Jones Carli B, White James R, Ernst Sarah E, Sfanos Karen S, Peiffer Lauren B
Department of Pathology, Johns Hopkins University School of Medicine, Baltimore, MD, United States.
Resphera Biosciences, Baltimore, MD, United States.
Front Genet. 2022 Mar 31;13:799615. doi: 10.3389/fgene.2022.799615. eCollection 2022.
Short read 16 S rRNA amplicon sequencing is a common technique used in microbiome research. However, inaccuracies in estimated bacterial community composition can occur due to amplification bias of the targeted hypervariable region.

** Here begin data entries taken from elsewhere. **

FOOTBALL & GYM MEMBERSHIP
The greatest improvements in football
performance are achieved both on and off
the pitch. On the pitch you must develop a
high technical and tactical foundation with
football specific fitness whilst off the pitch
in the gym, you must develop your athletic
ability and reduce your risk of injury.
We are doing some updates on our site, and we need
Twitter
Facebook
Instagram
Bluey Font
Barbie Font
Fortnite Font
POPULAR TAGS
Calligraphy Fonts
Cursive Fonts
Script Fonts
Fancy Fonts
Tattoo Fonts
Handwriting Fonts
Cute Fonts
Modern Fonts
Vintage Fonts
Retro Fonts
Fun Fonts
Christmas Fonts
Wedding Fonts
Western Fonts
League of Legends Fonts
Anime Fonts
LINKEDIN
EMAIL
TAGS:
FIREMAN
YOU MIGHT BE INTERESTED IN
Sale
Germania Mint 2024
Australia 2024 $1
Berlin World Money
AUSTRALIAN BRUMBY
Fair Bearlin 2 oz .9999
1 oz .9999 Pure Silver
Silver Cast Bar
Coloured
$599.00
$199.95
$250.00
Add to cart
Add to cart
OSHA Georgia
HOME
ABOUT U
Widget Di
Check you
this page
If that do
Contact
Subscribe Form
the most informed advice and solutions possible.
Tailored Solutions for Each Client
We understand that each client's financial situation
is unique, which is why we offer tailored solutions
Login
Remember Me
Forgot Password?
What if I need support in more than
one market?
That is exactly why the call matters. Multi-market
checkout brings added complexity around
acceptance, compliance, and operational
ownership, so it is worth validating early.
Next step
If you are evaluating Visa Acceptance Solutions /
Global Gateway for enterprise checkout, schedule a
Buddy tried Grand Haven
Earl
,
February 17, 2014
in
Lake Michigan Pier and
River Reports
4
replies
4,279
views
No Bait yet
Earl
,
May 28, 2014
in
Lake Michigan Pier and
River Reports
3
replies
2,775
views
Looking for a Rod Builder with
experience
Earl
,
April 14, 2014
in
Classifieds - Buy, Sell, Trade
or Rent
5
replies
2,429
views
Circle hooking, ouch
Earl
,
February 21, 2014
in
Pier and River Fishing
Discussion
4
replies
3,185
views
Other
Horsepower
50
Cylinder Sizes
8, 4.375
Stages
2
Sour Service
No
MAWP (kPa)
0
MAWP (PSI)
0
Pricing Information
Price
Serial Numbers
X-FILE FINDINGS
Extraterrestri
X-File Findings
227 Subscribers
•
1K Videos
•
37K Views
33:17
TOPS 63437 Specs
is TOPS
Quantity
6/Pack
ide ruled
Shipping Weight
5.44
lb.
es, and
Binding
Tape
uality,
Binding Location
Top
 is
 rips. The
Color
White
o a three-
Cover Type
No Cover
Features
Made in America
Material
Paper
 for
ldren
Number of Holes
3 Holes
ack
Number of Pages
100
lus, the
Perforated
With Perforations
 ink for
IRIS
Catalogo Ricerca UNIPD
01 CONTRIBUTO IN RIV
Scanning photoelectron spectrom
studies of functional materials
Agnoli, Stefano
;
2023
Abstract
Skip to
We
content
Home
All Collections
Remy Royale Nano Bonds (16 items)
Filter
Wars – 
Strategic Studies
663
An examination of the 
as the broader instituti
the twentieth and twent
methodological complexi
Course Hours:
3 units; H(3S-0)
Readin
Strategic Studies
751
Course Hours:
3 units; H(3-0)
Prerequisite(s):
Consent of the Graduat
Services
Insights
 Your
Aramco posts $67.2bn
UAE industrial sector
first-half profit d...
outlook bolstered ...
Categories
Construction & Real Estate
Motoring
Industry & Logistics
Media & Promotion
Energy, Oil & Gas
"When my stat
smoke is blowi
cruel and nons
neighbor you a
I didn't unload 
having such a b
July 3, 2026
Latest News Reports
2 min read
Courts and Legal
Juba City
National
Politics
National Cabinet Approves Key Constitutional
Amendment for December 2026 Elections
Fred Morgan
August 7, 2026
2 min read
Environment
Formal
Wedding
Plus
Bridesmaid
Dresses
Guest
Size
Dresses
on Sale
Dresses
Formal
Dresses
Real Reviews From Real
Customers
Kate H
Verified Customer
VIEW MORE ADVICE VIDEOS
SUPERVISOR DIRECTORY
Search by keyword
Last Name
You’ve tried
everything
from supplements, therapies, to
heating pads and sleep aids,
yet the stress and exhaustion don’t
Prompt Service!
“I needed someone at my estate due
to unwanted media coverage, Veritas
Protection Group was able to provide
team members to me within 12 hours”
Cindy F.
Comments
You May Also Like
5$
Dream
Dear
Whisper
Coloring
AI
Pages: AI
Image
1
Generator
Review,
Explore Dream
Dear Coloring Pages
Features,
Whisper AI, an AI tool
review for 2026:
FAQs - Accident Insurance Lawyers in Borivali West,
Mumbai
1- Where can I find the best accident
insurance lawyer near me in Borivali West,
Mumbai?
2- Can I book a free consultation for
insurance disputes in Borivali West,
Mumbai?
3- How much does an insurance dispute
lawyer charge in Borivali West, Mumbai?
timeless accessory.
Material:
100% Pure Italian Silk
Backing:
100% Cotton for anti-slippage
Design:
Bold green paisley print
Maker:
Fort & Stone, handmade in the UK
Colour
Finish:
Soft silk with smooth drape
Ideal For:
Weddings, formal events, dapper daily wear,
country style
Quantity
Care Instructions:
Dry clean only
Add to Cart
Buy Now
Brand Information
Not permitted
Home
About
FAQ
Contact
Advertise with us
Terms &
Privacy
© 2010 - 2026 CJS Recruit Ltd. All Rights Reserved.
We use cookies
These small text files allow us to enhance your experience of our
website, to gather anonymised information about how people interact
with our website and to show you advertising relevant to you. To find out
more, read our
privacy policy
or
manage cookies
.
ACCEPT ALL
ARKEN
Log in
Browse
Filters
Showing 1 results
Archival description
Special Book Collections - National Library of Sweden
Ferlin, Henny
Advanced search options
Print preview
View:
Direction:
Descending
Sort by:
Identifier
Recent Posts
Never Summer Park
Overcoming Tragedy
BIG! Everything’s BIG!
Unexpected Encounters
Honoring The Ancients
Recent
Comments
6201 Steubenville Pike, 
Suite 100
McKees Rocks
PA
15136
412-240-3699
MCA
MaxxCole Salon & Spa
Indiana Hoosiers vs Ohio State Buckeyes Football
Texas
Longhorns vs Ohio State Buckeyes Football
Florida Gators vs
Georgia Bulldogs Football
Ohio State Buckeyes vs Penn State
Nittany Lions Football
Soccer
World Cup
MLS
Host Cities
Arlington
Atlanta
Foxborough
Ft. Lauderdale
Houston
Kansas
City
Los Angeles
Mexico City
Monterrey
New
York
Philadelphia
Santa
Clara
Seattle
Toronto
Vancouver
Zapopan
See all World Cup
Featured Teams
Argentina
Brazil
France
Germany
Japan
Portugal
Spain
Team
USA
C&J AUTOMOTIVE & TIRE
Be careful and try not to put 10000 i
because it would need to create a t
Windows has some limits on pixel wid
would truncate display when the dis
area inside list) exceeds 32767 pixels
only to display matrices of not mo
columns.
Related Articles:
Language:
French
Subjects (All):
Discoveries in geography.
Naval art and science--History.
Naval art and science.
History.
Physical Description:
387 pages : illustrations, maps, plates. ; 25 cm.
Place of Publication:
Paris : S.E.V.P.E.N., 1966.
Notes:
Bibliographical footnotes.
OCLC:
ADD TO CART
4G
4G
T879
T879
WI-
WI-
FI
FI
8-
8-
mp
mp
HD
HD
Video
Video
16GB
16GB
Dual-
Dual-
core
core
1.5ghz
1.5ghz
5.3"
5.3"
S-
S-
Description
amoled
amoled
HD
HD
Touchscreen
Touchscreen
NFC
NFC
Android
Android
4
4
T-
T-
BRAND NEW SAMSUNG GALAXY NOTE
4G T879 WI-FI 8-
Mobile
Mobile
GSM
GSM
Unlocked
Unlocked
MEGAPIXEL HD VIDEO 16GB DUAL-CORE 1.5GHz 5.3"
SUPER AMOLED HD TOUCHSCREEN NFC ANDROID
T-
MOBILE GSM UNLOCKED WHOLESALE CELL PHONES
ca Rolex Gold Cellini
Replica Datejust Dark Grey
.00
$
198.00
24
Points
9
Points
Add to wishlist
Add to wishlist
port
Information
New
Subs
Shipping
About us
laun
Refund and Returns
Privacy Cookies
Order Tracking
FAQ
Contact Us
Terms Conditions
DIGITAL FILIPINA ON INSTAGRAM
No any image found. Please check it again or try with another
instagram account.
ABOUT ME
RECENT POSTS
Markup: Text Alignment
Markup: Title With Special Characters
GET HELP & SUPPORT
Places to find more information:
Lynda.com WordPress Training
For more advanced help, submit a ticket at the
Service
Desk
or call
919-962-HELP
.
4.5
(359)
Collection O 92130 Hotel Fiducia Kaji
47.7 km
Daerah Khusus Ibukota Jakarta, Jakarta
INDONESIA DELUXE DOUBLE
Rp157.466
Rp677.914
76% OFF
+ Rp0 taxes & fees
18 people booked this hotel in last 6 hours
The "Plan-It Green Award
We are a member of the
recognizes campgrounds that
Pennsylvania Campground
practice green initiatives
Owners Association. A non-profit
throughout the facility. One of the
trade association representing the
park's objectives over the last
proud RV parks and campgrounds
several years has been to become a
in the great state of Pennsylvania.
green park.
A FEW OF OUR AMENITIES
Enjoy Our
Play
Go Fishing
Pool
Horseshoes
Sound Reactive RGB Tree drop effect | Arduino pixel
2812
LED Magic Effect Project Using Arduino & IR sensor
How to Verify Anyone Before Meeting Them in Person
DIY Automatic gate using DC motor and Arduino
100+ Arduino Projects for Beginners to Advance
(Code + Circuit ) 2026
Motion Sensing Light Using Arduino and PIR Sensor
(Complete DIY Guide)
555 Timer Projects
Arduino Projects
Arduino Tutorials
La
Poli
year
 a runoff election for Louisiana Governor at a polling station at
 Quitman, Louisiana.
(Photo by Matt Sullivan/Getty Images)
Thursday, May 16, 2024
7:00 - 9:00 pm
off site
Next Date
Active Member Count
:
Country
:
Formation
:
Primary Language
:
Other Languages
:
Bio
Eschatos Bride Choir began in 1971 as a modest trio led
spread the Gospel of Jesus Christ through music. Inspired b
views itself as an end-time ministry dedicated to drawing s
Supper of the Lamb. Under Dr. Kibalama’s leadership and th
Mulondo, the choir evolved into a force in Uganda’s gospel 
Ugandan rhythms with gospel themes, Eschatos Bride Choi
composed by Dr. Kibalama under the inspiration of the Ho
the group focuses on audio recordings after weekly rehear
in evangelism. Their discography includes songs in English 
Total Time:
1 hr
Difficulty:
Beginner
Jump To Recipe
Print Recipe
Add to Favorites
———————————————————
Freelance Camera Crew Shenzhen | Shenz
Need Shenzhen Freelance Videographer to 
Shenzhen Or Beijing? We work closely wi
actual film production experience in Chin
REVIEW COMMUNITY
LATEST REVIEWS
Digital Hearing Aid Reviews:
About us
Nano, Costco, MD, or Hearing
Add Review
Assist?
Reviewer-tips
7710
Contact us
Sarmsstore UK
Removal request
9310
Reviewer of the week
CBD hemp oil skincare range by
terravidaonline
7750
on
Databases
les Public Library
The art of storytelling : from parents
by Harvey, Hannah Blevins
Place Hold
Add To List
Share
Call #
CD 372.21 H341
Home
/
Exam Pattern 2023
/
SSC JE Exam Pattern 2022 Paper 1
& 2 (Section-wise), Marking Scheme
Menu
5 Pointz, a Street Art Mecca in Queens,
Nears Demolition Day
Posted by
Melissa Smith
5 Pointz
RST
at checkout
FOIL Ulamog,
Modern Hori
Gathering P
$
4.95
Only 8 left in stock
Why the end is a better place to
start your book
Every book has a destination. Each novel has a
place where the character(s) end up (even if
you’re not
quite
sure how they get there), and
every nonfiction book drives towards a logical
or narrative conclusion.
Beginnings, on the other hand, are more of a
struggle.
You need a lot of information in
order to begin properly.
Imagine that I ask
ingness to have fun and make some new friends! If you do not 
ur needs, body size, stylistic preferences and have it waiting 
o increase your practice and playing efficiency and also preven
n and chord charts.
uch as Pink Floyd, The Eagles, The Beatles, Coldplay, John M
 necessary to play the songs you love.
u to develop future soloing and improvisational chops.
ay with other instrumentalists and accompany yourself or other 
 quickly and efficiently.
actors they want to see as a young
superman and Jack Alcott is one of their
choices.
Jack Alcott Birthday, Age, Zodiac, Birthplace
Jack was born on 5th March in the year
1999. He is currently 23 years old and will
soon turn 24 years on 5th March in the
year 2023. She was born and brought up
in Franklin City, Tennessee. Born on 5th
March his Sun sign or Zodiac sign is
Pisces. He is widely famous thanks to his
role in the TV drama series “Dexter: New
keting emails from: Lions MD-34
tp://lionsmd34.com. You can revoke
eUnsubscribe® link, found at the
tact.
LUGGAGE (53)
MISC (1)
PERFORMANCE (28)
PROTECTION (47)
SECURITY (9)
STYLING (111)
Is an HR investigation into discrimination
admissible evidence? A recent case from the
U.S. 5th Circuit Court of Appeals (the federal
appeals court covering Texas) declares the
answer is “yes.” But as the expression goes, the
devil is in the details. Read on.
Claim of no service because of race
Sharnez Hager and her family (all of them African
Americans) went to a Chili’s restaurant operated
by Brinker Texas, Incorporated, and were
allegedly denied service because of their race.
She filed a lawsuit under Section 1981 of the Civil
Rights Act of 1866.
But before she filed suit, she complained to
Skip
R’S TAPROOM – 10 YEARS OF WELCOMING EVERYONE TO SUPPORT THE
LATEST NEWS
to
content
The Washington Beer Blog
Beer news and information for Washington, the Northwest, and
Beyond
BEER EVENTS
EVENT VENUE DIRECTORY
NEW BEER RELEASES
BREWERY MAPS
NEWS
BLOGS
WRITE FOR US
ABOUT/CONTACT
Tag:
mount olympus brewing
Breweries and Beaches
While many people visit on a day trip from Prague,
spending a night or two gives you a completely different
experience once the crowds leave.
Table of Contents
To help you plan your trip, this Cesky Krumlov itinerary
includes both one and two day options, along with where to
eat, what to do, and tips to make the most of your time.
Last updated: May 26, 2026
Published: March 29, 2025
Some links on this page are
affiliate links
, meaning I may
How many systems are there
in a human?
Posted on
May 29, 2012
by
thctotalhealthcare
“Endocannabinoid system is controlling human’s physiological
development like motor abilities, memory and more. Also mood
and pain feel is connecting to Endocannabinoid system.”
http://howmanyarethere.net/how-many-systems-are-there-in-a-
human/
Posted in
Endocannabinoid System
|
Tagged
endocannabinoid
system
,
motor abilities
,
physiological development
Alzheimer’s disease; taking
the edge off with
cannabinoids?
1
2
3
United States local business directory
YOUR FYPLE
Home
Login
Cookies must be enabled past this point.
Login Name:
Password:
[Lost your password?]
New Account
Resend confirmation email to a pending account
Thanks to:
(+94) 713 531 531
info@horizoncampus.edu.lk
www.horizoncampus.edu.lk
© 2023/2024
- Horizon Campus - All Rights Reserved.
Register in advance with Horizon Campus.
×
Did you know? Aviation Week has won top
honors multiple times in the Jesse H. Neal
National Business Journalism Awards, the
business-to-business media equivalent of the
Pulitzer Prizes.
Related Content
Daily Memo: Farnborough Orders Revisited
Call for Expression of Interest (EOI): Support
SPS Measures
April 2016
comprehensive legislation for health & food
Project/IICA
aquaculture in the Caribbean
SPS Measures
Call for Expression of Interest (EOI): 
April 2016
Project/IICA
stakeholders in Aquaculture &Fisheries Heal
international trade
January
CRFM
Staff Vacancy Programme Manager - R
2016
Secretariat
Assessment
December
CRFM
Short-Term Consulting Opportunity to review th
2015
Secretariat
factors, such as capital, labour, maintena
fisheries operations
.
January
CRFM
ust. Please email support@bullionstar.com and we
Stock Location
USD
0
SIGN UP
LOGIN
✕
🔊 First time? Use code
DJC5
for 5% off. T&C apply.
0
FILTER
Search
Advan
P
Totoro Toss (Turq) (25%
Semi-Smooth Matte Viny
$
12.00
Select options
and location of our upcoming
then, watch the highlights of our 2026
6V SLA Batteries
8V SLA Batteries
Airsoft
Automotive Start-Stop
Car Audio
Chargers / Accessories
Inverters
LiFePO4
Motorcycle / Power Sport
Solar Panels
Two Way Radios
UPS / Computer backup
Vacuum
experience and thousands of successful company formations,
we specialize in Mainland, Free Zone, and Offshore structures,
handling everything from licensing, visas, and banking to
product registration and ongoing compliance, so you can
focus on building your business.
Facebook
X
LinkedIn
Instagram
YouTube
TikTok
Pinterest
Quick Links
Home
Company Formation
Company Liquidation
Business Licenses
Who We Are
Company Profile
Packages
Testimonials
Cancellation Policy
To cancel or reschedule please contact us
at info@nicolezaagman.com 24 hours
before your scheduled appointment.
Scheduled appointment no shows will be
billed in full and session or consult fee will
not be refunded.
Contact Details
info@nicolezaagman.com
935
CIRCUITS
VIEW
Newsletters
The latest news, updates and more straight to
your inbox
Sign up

A potential solution is to sequence and assess multiple hypervariable regions in tandem, yet there is currently no consensus as to the appropriate method for analyzing this data. Additionally, there are many sequence analysis resources for data produced from the Illumina platform, but fewer open-source options available for data from the Ion Torrent platform. Herein, we present an analysis pipeline using open-source analysis platforms that integrates data from multiple hypervariable regions and is compatible with data produced from the Ion Torrent platform. We used the ThermoFisher Ion 16 S Metagenomics Kit and a mock community of twenty bacterial strains to assess taxonomic classification of six amplicons from separate hypervariable regions (V2, V3, V4, V6-7, V8, V9) using our analysis pipeline. We report that different amplicons have different specificities for taxonomic classification, which also has implications for global level analyses such as alpha and beta diversity. Finally, we utilize a generalized linear modeling approach to statistically integrate the results from multiple hypervariable regions and apply this methodology to data from a representative clinical cohort. We conclude that examining sequencing results across multiple hypervariable regions provides more taxonomic information than sequencing across a single region. The data across multiple hypervariable regions can be combined using generalized linear models to enhance the statistical evaluation of overall differences in community structure and relatedness among sample groups.
短读长16S rRNA扩增子测序是微生物组研究中常用的技术。然而,由于目标高变区的扩增偏差,可能会出现估计细菌群落组成的不准确情况。一种潜在的解决方案是串联测序和评估多个高变区,但目前对于分析此数据的合适方法尚无共识。此外,有许多针对Illumina平台产生的数据的序列分析资源,但针对Ion Torrent平台数据的开源选项较少。在此,我们展示了一种使用开源分析平台的分析流程,该流程整合了来自多个高变区的数据,并且与Ion Torrent平台产生的数据兼容。我们使用赛默飞世尔Ion 16S宏基因组学试剂盒和一个包含20种细菌菌株的模拟群落,通过我们的分析流程评估来自不同高变区(V2、V3、V4、V6 - 7、V8、V9)的六个扩增子的分类学分类。我们报告不同的扩增子在分类学分类上具有不同的特异性,这对诸如α和β多样性等全局水平分析也有影响。最后,我们利用广义线性建模方法对来自多个高变区的结果进行统计整合,并将此方法应用于来自一个代表性临床队列的数据。我们得出结论,与对单个区域进行测序相比,对多个高变区的测序结果进行检查可提供更多的分类学信息。来自多个高变区的数据可以使用广义线性模型进行合并,以增强对群落结构总体差异和样本组间相关性的统计评估。